La veille de Noël, le vieux Ebenezer Scrooge se retrouve à devoir affronter son passé afin de changer le futur avant qu’il ne soit trop tard.

Scrooge, cet anti-héros qu’on aime tant

Derrière ce sale caractère, on apprend au fil des années à se prendre d’affection pour ce vieux râleur. Ce n’est pas moins d’une trentaine adaptations cinématographiques pour ce monsieur éternellement insatisfait et mécontent. Indémodable dans ses idées et son caractère, Netflix revient avec ce nouveau film d’animation. Film dans lequel Scrooge va devoir faire face à ses défauts.

Aux premières minutes, on plonge au cœur de couleurs chaudes et chatoyantes. Chants à profusion et gentillesses dégoulinantes de sucre. Tout est là pour coller de l’urticaire au vieux Scrooge pour notre plus grand plaisir. Et à la veille du 25 décembre, Ebenezer Scrooge replonge dans son passé.

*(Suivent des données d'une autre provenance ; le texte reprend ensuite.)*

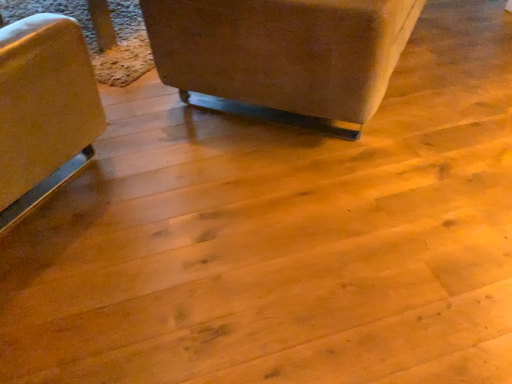 Where is `suede-like brown couch at upper center`? The height and width of the screenshot is (384, 512). suede-like brown couch at upper center is located at coordinates (282, 56).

Scrooge, un (mé)chant de Noël
Scrooge, un (mé)chant de Noël

Un personnage unique pour une version oubliable

Stephen Donnelly (Welcome to Monster High) signe une version tristement fade de notre vieil ami. Malgré une jolie animation (quoique semblant assez faiblarde de temps à autre), le film semble vide de toutes âmes. Et éloigné d’une chaleur réconfortante de fin d’année. Les décors sont vides. Dont l’animation des rues inexistante tandis que l’histoire, sous la forme d’une comédie musicale, laisse presque de marbre.

Malgré son univers coloré, la douce odeur de pain d’épice et son éternel grincheux qu’on apprécie tant, cette année, Netflix laissera comme cadeau sous le sapin un petit tas de charbon pour son film d’animation.

Scrooge, un (mé)chant de Noël est disponible depuis le 02 décembre 2022 sur Netflix.